[RECORDS FOR THE EXERCISE]

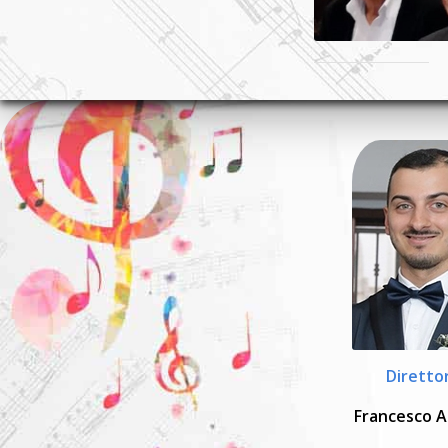
Diretto
Francesco A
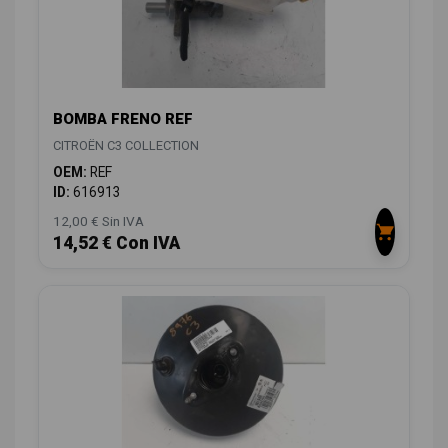
BOMBA FRENO REF
CITROËN C3 COLLECTION
OEM:
REF
ID:
616913
12,00 € Sin IVA
14,52 € Con IVA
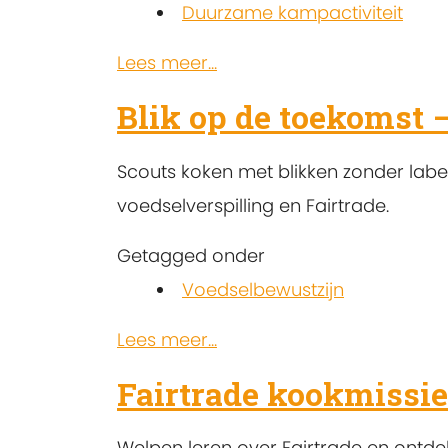
Duurzame kampactiviteit
Lees meer...
Blik op de toekomst 
Scouts koken met blikken zonder labe
voedselverspilling en Fairtrade.
Getagged onder
Voedselbewustzijn
Lees meer...
Fairtrade kookmissie
Welpen leren over Fairtrade en ontde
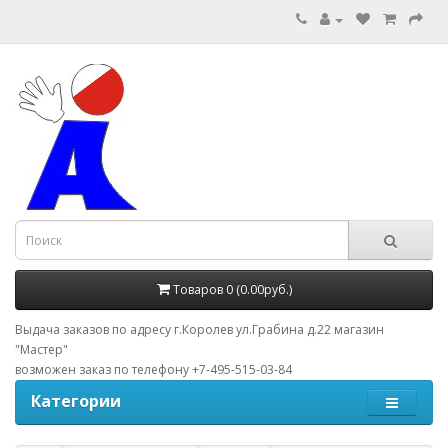
Товаров 0 (0.00руб.)
Выдача заказов по адресу г.Королев ул.Грабина д.22 магазин
"Мастер"
возможен заказ по телефону +7-495-515-03-84
Категории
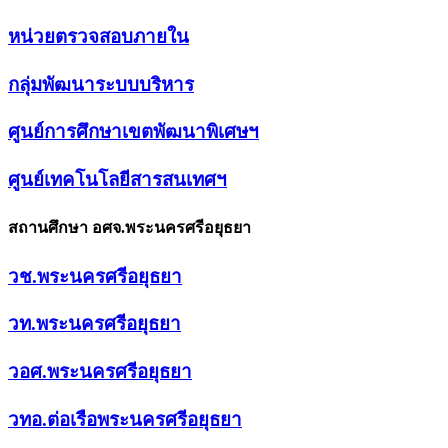
หน่วยตรวจสอบภายใน
กลุ่มพัฒนาระบบบริหาร
ศูนย์การศึกษาเขตพัฒนาพิเศษฯ
ศูนย์เทคโนโลยีสารสนเทศฯ
สถานศึกษา อศจ.พระนครศรีอยุธยา
วช.พระนครศรีอยุธยา
วท.พระนครศรีอยุธยา
วอศ.พระนครศรีอยุธยา
วทอ.ต่อเรือพระนครศรีอยุธยา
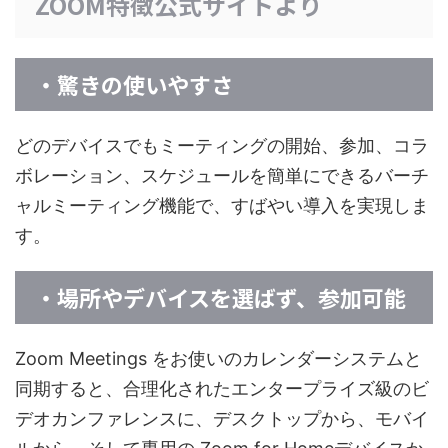
ZOOM特徴公式サイトより
・驚きの使いやすさ
どのデバイスでもミーティングの開始、参加、コラ
ボレーション、スケジュールを簡単にできるバーチ
ャルミーティング機能で、すばやい導入を実現しま
す。
・場所やデバイスを選ばず、参加可能
Zoom Meetings をお使いのカレンダーシステムと
同期すると、合理化されたエンタープライズ級のビ
デオカンファレンスに、デスクトップから、モバイ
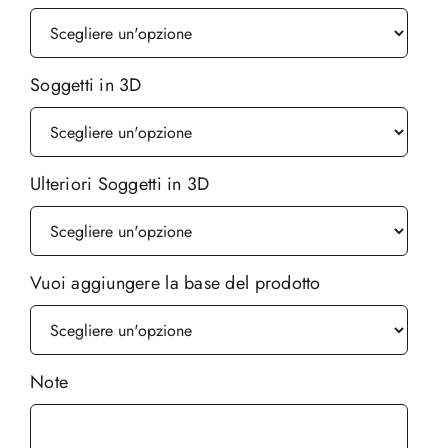
Soggetti in 3D
Ulteriori Soggetti in 3D
Vuoi aggiungere la base del prodotto
Note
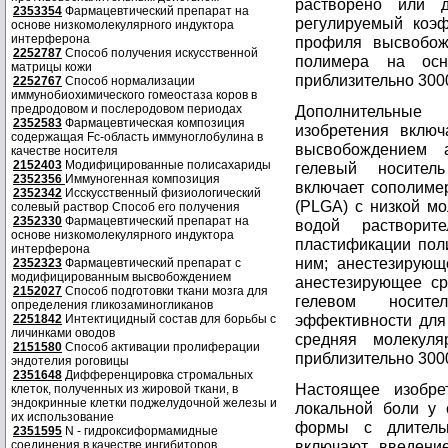
растворено или д
2353354
Фармацевтический препарат на
регулируемый коэ
основе низкомолекулярного индуктора
интерферона
профиля высвобож
2252787
Способ получения искусственной
полимера на осн
матрицы кожи
приблизительно 300
2252767
Способ нормализации
иммунобиохимического гомеостаза коров в
предродовом и послеродовом периодах
Дополнительные 
2352583
Фармацевтическая композиция
изобретения вклю
содержащая Fc-область иммуноглобулина в
высвобождением а
качестве носителя
2152403
Модифицированные полисахариды
гелевый носитель
2352356
Иммуногенная композиция
включает сополиме
2352342
Исскусственный физиологический
(PLGA) с низкой м
солевый раствор Способ его получения
2352330
Фармацевтический препарат на
водой растворит
основе низкомолекулярного индуктора
пластификации пол
интерферона
ним; анестезирующ
2352323
Фармацевтический препарат с
модифицированным высвобождением
анестезирующее ср
2152027
Способ подготовки ткани мозга для
гелевом носит
определения гликозаминогликанов
эффективности для
2251842
Интектицидный состав для борьбы с
личинками оводов
средняя молекуля
2151580
Способ активации пролиферации
приблизительно 300
эндотелия роговицы
2351648
Дифференцировка стромальных
Настоящее изобре
клеток, полученных из жировой ткани, в
эндокринные клетки поджелудочной железы и
локальной боли у 
их использование
формы с длитель
2351595
N - гидроксиформамидные
включают введени
соединения в качестве ингибиторов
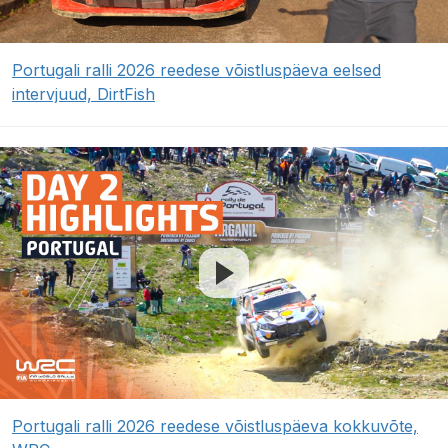
Portugali ralli 2026 reedese võistluspäeva eelsed
intervjuud, DirtFish
Portugali ralli 2026 reedese võistluspäeva kokkuvõte,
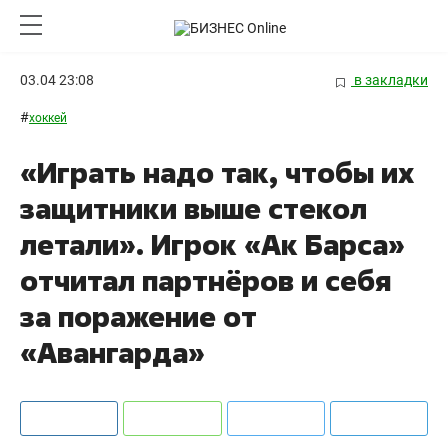
03.04 23:08
в закладки
#
хоккей
«Играть надо так, чтобы их
защитники выше стекол
летали». Игрок «Ак Барса»
отчитал партнёров и себя
за поражение от
«Авангарда»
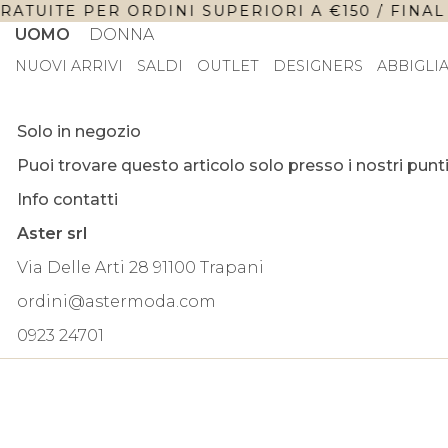
ATUITE PER ORDINI SUPERIORI A €150 / FINAL 
UOMO
DONNA
NUOVI ARRIVI
SALDI
OUTLET
DESIGNERS
ABBIGLI
Solo in negozio
Puoi trovare questo articolo solo presso i nostri punti
Info contatti
Aster srl
Via Delle Arti 28 91100 Trapani
ordini@astermoda.com
0923 24701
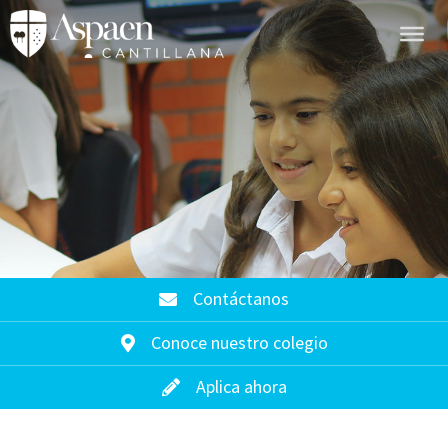
Contáctanos
Conoce nuestro colegio
Aplica ahora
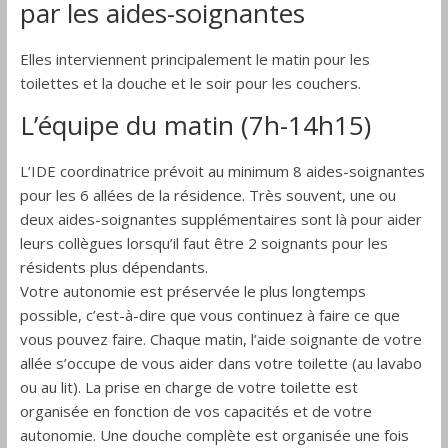
par les aides-soignantes
Elles interviennent principalement le matin pour les
toilettes et la douche et le soir pour les couchers.
L’équipe du matin (7h-14h15)
L’IDE coordinatrice prévoit au minimum 8 aides-soignantes
pour les 6 allées de la résidence. Très souvent, une ou
deux aides-soignantes supplémentaires sont là pour aider
leurs collègues lorsqu’il faut être 2 soignants pour les
résidents plus dépendants.
Votre autonomie est préservée le plus longtemps
possible, c’est-à-dire que vous continuez à faire ce que
vous pouvez faire. Chaque matin, l’aide soignante de votre
allée s’occupe de vous aider dans votre toilette (au lavabo
ou au lit). La prise en charge de votre toilette est
organisée en fonction de vos capacités et de votre
autonomie. Une douche complète est organisée une fois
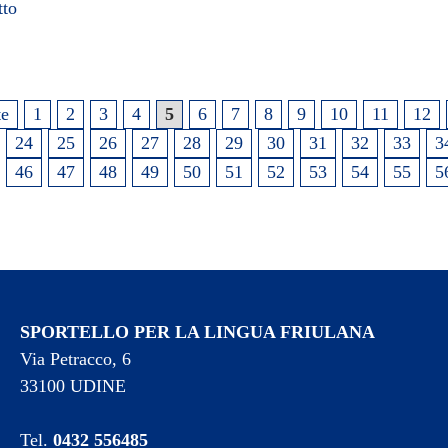
tto
te
1
2
3
4
5
6
7
8
9
10
11
12
24
25
26
27
28
29
30
31
32
33
3
46
47
48
49
50
51
52
53
54
55
5
SPORTELLO PER LA LINGUA FRIULANA
Via Petracco, 6
33100 UDINE
Tel.
0432 556485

[/RECORDS FOR THE EXERCISE]

**YOUR GOAL:**
Using the data above, transcribe exactly the lines between those containing "личинками оводов" and "так, чтобы их", inclusive, and leave every picture behind.

**REPLY TO THE TASK:**
личинками оводов
средняя молекуля
2151580
Способ активации пролиферации
приблизительно 300
эндотелия роговицы
2351648
Дифференцировка стромальных
Настоящее изобре
клеток, полученных из жировой ткани, в
эндокринные клетки поджелудочной железы и
локальной боли у 
их использование
формы с длитель
2351595
N - гидроксиформамидные
включают введени
соединения в качестве ингибиторов
Portugali ralli 2026 reedese võistluspäeva eelsed
intervjuud, DirtFish
Portugali ralli 2026 reedese võistluspäeva kokkuvõte,
03.04 23:08
в закладки
#
хоккей
«Играть надо так, чтобы их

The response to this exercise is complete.